“It is too late to pray now. My prayers would not be listened to.”
“You are mistaken,” said the vicar. “The prayers of a repentant sinner are always heard and answered.
“Ah, I do not know how to pray,” he muttered. “No one ever taught me that.”
“I will teach you,” said Patty Jamblin, and she knelt down upon the pointed stones and raised her hands towards the one ray of light which faint but beautiful fell like the eye of the Omnipotent upon her upturned face.
Slowly and sullenly the criminal fell upon his knees. The farmer also knelt, and the turnkey bared his head and lowered it, that he might listen to the prayer.
Soft and melodious as the murmurings of distant water, the farmer’s daughter’s voice rose from the depths of that dark cell, and pleaded with Heaven for the sinner’s soul.
The fountains of that hard and ignorant man’s heart were at length opened, and tears flowed from his eyes for the first time.

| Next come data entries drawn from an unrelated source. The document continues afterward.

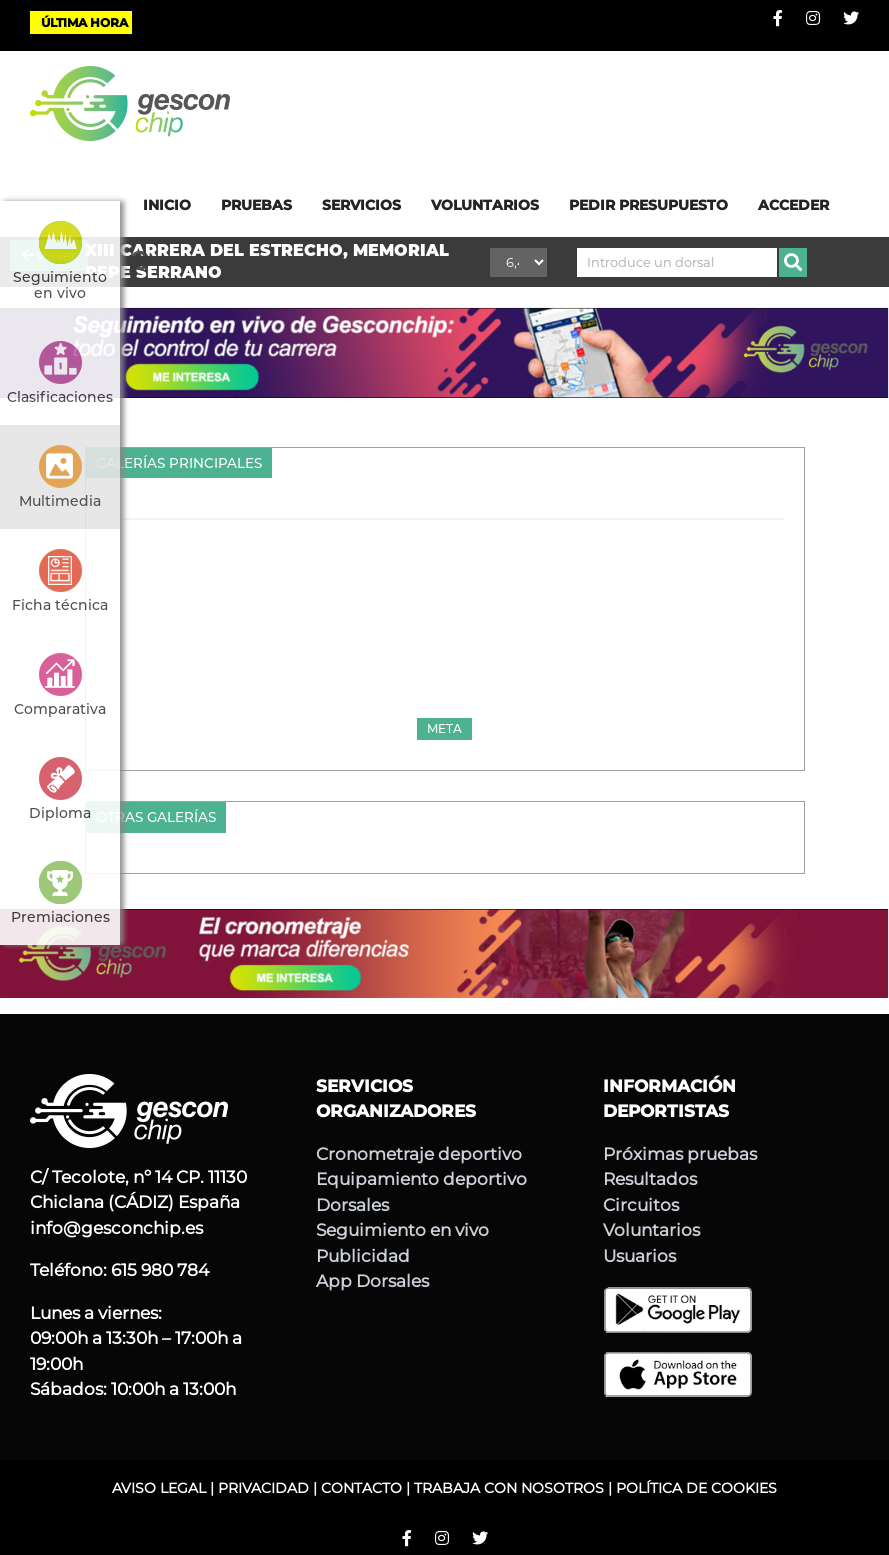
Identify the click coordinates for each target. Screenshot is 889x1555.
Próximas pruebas (680, 1154)
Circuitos (641, 1205)
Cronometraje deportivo (419, 1154)
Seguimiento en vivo (402, 1230)
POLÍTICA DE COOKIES (696, 1488)
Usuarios (639, 1256)
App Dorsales (372, 1281)
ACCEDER (793, 205)
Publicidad (363, 1256)
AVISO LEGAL (159, 1488)
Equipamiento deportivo (421, 1179)
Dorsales (352, 1205)
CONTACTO (361, 1488)
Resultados (650, 1179)
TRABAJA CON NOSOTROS (509, 1488)
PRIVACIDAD (263, 1488)
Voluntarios (651, 1230)
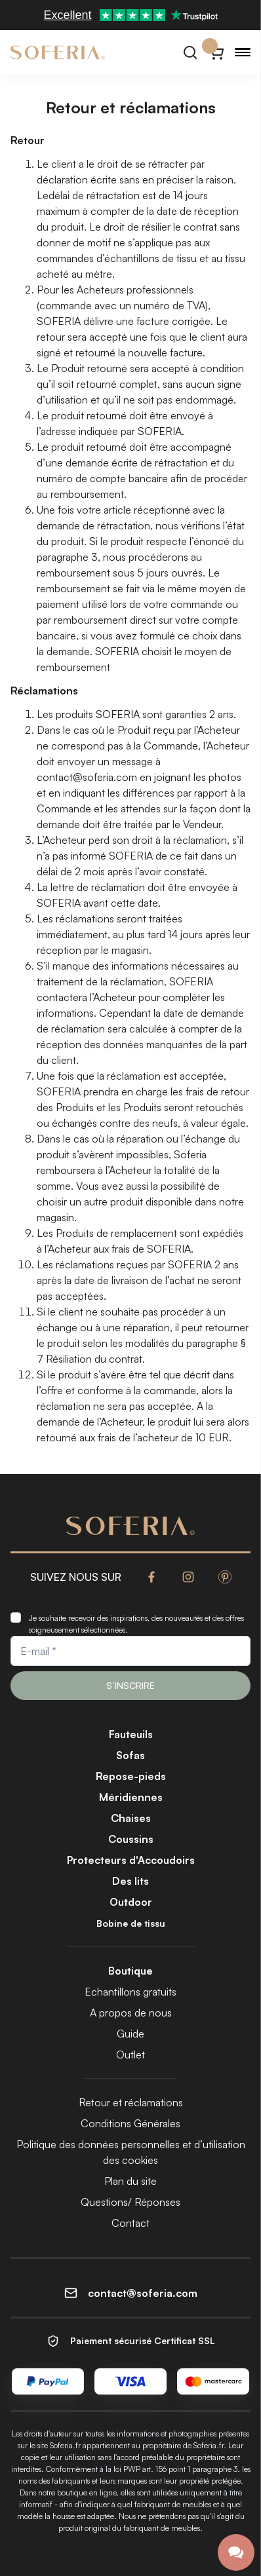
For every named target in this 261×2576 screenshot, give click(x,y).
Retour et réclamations (131, 2102)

Patty ceased, then the venerable vicar, in a solemn and sonorous voice, gave utterance to an extemporaneous but beautiful prayer well adapted to the occasion, and after this Giles Chudley became an altered man.
Jamblin and Patty left, but Canon Lenthall remained with the prisoner for an hour or more after they had taken their departure.
It was thought strange by many who were acquainted with all the dramatis personæ connected with the tragedy in Larchgrove-lane, that Giles should never at any time have expressed a wish to see Ellen Fulford.